We haven't added any additional food into Asher's diet. Instead, we've added vitamins. Asher has been struggling with muscle weakness and shaky hands. The shaky hands - it really looks like the kid has Parkinson-like symptoms, which is pretty scary considering he's a mere 4 years old. It's been scaring the daylights out of me - watching my sweet boy acting clumsy and falling down all the time, unable to go up/down stairs, unable to keep up with his friends on the playground, and unable to hold his cup of milk in the morning because his hands are shaking too hard. Many of the other families with EE children mention that EE and mitochondrial disease are related - and that scares the daylights out of me. Honestly, all of this stuff has overwhelmed me. I just don't know where to turn. I talk with our pediatrician, who also doesn't know. I have been feeling like we're on our own.

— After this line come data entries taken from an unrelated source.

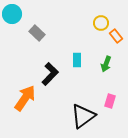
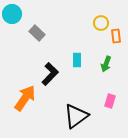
orange rectangle: rotated 32 degrees clockwise
black triangle: moved 7 px left
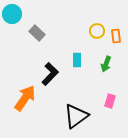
yellow circle: moved 4 px left, 8 px down
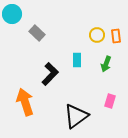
yellow circle: moved 4 px down
orange arrow: moved 4 px down; rotated 52 degrees counterclockwise
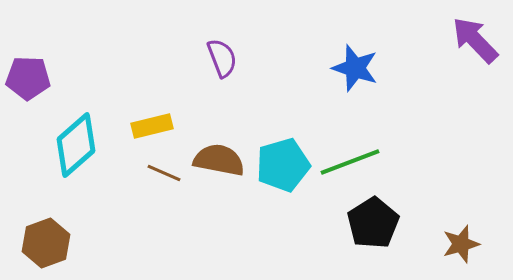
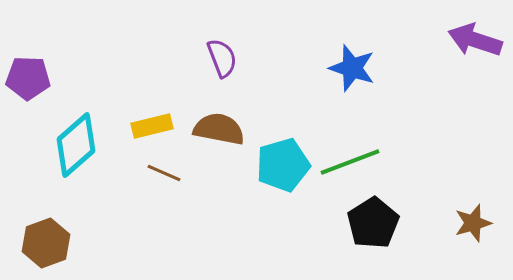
purple arrow: rotated 28 degrees counterclockwise
blue star: moved 3 px left
brown semicircle: moved 31 px up
brown star: moved 12 px right, 21 px up
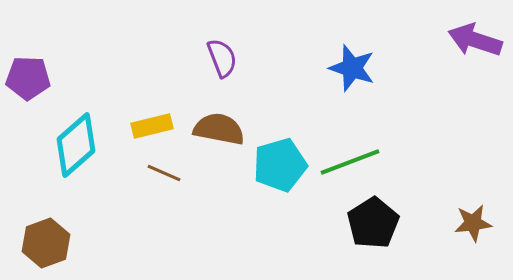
cyan pentagon: moved 3 px left
brown star: rotated 9 degrees clockwise
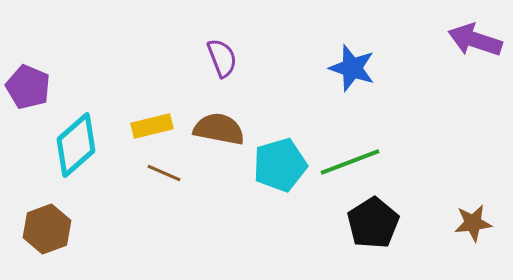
purple pentagon: moved 9 px down; rotated 21 degrees clockwise
brown hexagon: moved 1 px right, 14 px up
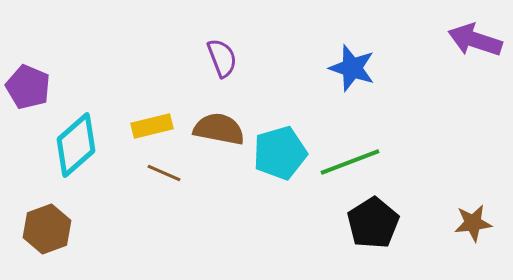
cyan pentagon: moved 12 px up
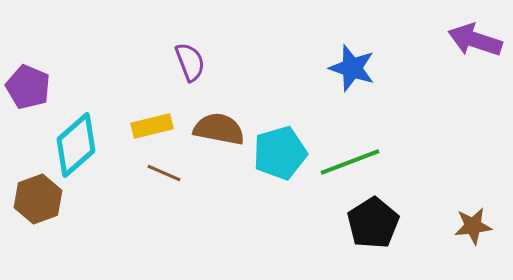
purple semicircle: moved 32 px left, 4 px down
brown star: moved 3 px down
brown hexagon: moved 9 px left, 30 px up
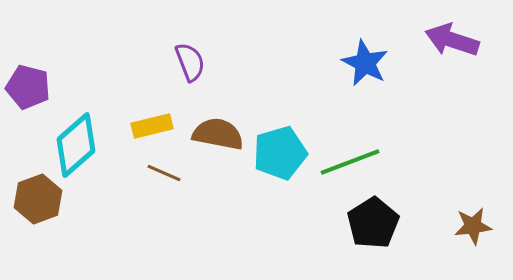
purple arrow: moved 23 px left
blue star: moved 13 px right, 5 px up; rotated 9 degrees clockwise
purple pentagon: rotated 9 degrees counterclockwise
brown semicircle: moved 1 px left, 5 px down
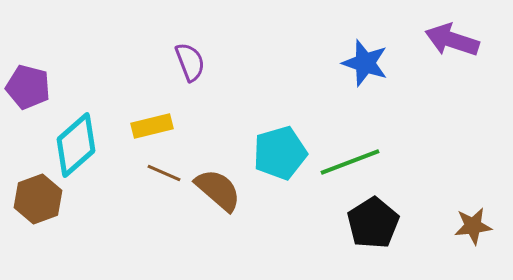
blue star: rotated 9 degrees counterclockwise
brown semicircle: moved 56 px down; rotated 30 degrees clockwise
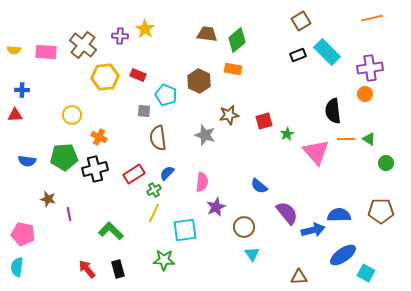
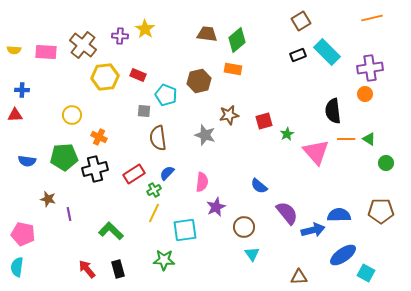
brown hexagon at (199, 81): rotated 20 degrees clockwise
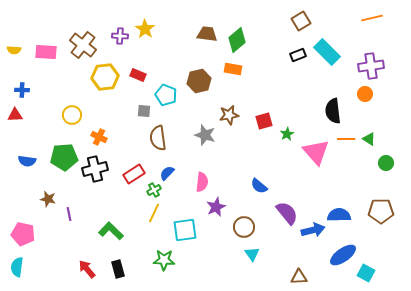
purple cross at (370, 68): moved 1 px right, 2 px up
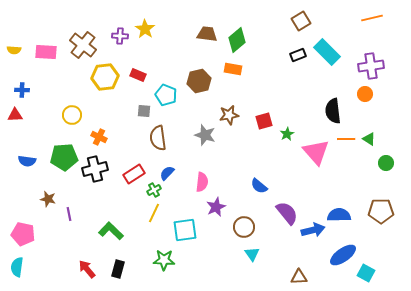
black rectangle at (118, 269): rotated 30 degrees clockwise
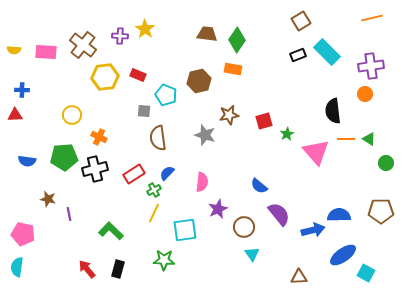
green diamond at (237, 40): rotated 15 degrees counterclockwise
purple star at (216, 207): moved 2 px right, 2 px down
purple semicircle at (287, 213): moved 8 px left, 1 px down
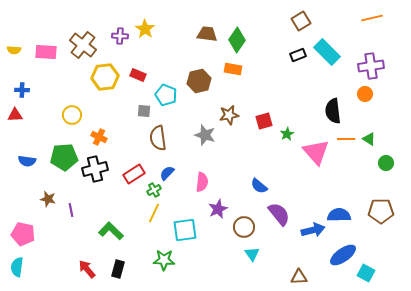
purple line at (69, 214): moved 2 px right, 4 px up
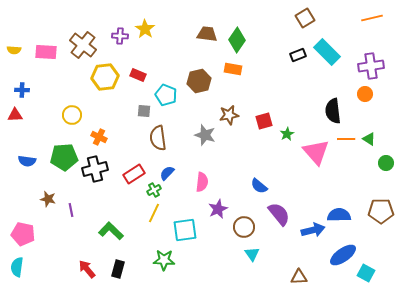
brown square at (301, 21): moved 4 px right, 3 px up
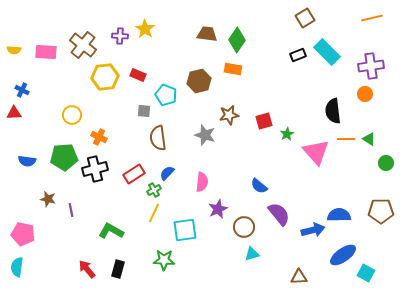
blue cross at (22, 90): rotated 24 degrees clockwise
red triangle at (15, 115): moved 1 px left, 2 px up
green L-shape at (111, 231): rotated 15 degrees counterclockwise
cyan triangle at (252, 254): rotated 49 degrees clockwise
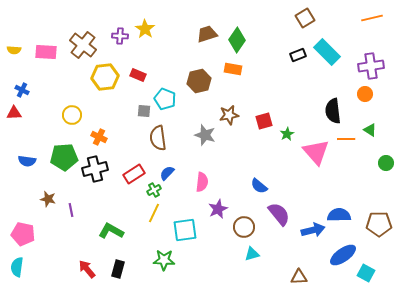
brown trapezoid at (207, 34): rotated 25 degrees counterclockwise
cyan pentagon at (166, 95): moved 1 px left, 4 px down
green triangle at (369, 139): moved 1 px right, 9 px up
brown pentagon at (381, 211): moved 2 px left, 13 px down
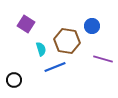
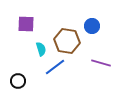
purple square: rotated 30 degrees counterclockwise
purple line: moved 2 px left, 4 px down
blue line: rotated 15 degrees counterclockwise
black circle: moved 4 px right, 1 px down
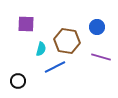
blue circle: moved 5 px right, 1 px down
cyan semicircle: rotated 32 degrees clockwise
purple line: moved 6 px up
blue line: rotated 10 degrees clockwise
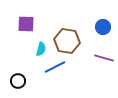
blue circle: moved 6 px right
purple line: moved 3 px right, 1 px down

So I've been reading. And reading. And while I'm not sure if this is the cause, I've learned that Asher isn't getting the nutrition he needs. He's only getting one-half of the recommended daily allowance of the most needed vitamins, like calcium, vitamin A, zinc, etc. Plus, there are tons of minerals and nutrients that are normally found in food - which aren't found in his elemental formula. I wonder if the lack of sufficient vitamins, minerals, etc. is causing the problems we're seeing in the kid right now. It seems logical to me that if your muscles aren't getting the nutrients they need, then they're just not going to be able to function correctly. Same with the brain.

I found some children's multi-vitamins made of non-allergenic materials and have been giving them to Asher, along with some zinc (to help him think), coenzyme-Q10 (to help with the mitochondrial-like symptoms), Three-lac (to kill the yeast), and calcium (because everybody needs calcium). Interestingly, he seems better after a mere couple of days on the vitamins. He also seems to be doing age-appropriately on the cognitive development work I've been doing with him. Perhaps it's coincidence or perhaps the supplements are actually working, but it's enough to make me want to continue down this path. We're off to find an integrative medicine doctor to help us identify the right course of treatment for this kid.